Early-onset Parkinson’s disease (EOPD) is a movement disorder caused by loss of specific neurons in the midbrain that are responsible for fine motor control. Mutations in the ubiquitin ligase parkin and the kinase PINK1 (which work together to target degradation of damaged mitochondria) cause EOPD, as mitochondrial homeostasis is crucial for neuronal survival. Upon mitochondrial damage, PINK1 accumulates on the outer mitochondrial membrane, where it phosphorylates ubiquitin and ubiquitin-like (Ubl) domains. Phospho-ubiquitin (pUb) then recruits parkin to the outer mitochondrial membrane where parkin is phosphorylated. This leads to the damaged organelle being targeted for degradation. Mutations in the Ubl domain of parkin can reduce PINK1-mediated activation. Compounds that can activate parkin without the need for Ubl are therefore sought after for treatment of EOPD.
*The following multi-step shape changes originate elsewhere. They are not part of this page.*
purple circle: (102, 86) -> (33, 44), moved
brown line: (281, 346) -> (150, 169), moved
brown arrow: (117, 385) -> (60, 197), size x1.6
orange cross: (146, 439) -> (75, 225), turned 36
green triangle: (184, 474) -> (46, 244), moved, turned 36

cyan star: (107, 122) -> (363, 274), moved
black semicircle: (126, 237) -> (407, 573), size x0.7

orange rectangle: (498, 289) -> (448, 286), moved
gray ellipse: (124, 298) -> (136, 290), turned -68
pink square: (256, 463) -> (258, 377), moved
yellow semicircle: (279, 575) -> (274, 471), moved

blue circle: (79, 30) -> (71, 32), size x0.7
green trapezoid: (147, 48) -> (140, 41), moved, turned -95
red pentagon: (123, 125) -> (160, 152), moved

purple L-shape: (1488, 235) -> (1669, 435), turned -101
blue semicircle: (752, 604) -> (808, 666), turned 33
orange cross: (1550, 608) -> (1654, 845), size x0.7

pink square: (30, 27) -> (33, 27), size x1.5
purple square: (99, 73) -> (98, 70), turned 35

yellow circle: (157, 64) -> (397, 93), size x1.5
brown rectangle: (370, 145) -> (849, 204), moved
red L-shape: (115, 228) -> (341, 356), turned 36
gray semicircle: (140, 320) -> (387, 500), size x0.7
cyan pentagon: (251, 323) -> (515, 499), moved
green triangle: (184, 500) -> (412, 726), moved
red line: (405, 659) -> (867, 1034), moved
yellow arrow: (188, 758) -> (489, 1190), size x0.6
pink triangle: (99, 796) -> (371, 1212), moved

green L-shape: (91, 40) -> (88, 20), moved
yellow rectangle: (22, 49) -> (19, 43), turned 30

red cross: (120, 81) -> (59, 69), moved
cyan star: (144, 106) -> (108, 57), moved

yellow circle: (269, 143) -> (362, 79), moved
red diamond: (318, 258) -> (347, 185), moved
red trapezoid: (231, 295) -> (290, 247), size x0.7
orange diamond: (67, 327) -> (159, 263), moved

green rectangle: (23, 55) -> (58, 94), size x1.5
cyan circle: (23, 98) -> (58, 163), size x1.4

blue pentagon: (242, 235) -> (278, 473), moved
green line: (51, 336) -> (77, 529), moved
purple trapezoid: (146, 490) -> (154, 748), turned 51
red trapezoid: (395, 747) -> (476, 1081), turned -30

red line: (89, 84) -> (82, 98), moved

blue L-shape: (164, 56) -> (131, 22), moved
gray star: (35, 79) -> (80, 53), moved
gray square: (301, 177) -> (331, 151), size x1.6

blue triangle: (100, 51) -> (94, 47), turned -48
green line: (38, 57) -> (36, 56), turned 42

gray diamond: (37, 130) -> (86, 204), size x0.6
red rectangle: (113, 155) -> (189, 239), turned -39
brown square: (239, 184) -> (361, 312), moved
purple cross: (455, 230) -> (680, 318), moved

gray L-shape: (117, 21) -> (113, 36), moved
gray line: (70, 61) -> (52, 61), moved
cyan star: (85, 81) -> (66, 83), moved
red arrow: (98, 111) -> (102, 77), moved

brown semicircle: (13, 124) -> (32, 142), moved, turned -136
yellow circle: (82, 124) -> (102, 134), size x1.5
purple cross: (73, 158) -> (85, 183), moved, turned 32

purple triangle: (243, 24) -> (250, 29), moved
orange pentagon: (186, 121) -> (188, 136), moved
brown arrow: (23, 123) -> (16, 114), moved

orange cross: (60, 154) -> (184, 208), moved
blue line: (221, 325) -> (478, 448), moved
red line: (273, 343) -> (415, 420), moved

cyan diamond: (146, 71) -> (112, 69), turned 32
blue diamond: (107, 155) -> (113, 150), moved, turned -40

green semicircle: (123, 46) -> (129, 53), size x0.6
Now, Sauvé et al. have shown that a small molecule allosteric modulator can act as a molecular glue to enhance the ability of pUb to activate parkin. The small molecule (called BIO-2007817) works by gluing pUb (or pUbl) to a zinc-finger domain of parkin called RING0, thus indirectly activating parkin. Further experiments confirmed that BIO-2007817 can trigger autoubiquitination of unphosphorylated parkin lacking a Ubl, and that presence of pUb was sufficient. Crystal structure studies revealed the binding orientation of BIO-2007817, confirming the mechanism of action. Finally, in organello ubiquitination and cellular mitophagy assays show how BIO-2007817 can partially rescue pathogenic parkin mutations R42P and V56E, which are associated with EOPD. These findings could help develop therapeutics for treating EOPD, particularly that caused by mutations affecting PINK1-mediated activation of parkin.

早发性帕金森病 （EOPD） 是一种运动障碍，由中脑中负责精细运动控制的特定神经元的缺失引起。泛素连接酶 parkin 和激酶 PINK1 的突变（它们共同作用以靶向受损线粒体的降解）会导致 EOPD，因为线粒体稳态对神经元存活至关重要。线粒体损伤后，PINK1 在线粒体外膜上积累，在那里磷酸化泛素和泛素样 （Ubl） 结构域。然后，磷酸泛素 （pUb） 将 parkin 募集到线粒体外膜，parkin 被磷酸化。这导致受损的细胞器成为降解的目标。parkin 的 Ubl 结构域突变可以减少 PINK1 介导的激活。因此，无需 Ubl 即可激活 parkin 的化合物被用于治疗 EOPD。

现在，Sauvé 等人已经证明，小分子变构调节剂可以作为分子胶来增强 pUb 激活 parkin 的能力。这种小分子（称为 BIO-2007817）的工作原理是将 pUb（或 pUbl）粘附到 parkin 的锌指结构域（称为 RING0）上，从而间接激活 parkin。进一步的实验证实，BIO-2007817 可以触发缺乏 Ubl 的未磷酸化 parkin 的自泛素化，并且 pUb 的存在就足够了。晶体结构研究揭示了 BIO-2007817 的结合方向，证实了其作用机制。最后，在细胞器泛素化和细胞线粒体自噬测定中，BIO-2007817 如何部分挽救与 EOPD 相关的致病性 parkin 突变 R42P 和 V56E。这些发现可能有助于开发治疗 EOPD 的治疗方法，特别是由影响 PINK1 介导的 parkin 激活的突变引起的治疗方法。